[Data items]

= = = = = = =

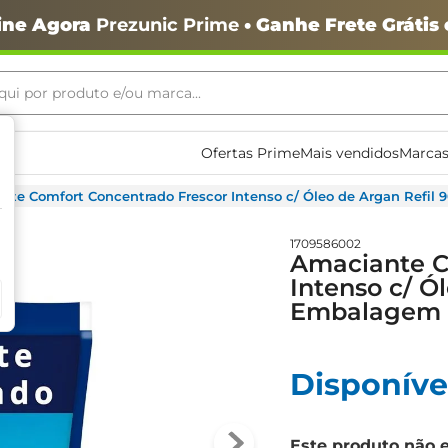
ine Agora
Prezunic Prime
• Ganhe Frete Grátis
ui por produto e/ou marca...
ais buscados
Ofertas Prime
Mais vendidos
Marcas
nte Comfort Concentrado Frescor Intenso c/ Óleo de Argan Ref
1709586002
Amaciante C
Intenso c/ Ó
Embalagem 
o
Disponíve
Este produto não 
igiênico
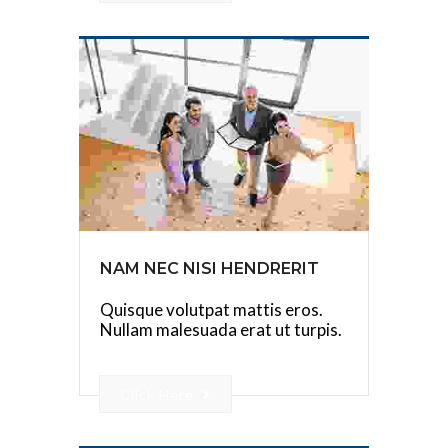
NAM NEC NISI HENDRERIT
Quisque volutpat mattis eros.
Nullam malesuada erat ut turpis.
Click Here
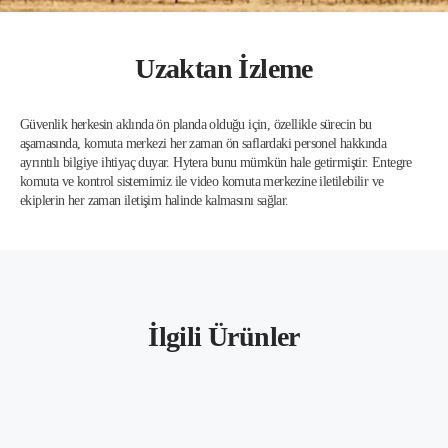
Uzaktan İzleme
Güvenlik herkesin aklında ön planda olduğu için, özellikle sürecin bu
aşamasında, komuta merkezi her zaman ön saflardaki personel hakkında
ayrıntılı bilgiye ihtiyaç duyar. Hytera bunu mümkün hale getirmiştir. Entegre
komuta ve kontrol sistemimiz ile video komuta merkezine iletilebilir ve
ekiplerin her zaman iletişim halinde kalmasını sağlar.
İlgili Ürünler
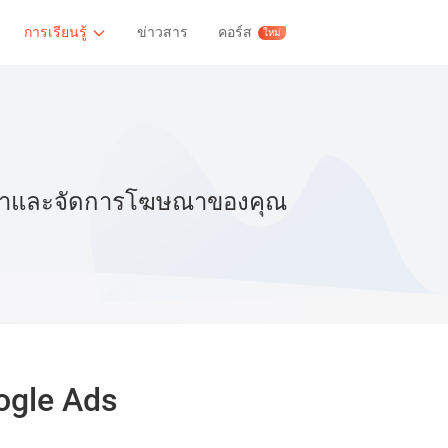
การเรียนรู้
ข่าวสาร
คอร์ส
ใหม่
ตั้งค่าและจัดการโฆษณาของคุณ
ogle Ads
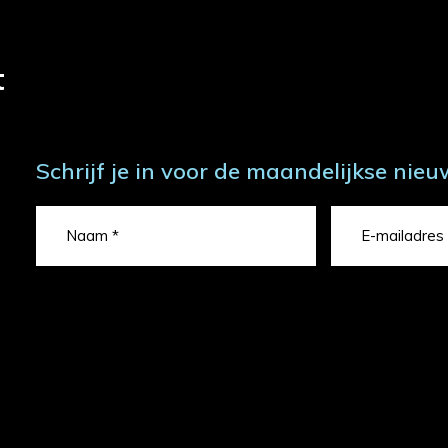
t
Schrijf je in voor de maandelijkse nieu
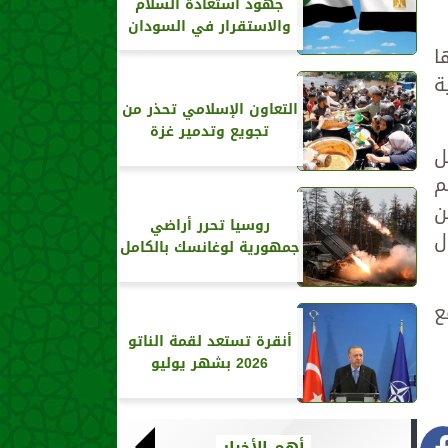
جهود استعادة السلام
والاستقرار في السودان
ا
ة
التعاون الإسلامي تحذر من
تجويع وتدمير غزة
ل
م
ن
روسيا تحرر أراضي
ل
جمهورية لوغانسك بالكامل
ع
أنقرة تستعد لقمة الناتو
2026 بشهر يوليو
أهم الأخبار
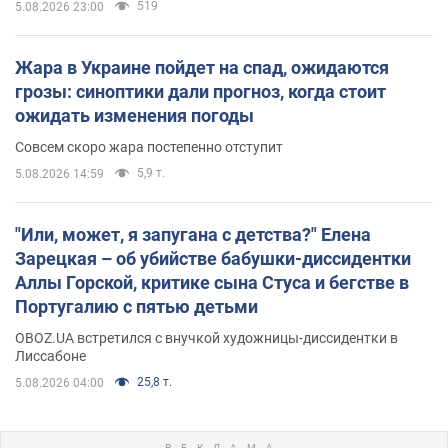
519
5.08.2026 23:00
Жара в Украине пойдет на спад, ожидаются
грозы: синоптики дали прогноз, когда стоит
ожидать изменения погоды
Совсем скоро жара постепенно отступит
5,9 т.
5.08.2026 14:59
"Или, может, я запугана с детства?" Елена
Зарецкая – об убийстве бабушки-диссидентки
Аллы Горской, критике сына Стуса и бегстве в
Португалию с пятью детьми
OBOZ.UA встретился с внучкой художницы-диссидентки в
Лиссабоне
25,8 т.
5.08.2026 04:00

= = = = = = =

### Task to complete
Scan the lines above for the word "диссидентки". Return each one that has it.

### Output below
Зарецкая – об убийстве бабушки-диссидентки
OBOZ.UA встретился с внучкой художницы-диссидентки в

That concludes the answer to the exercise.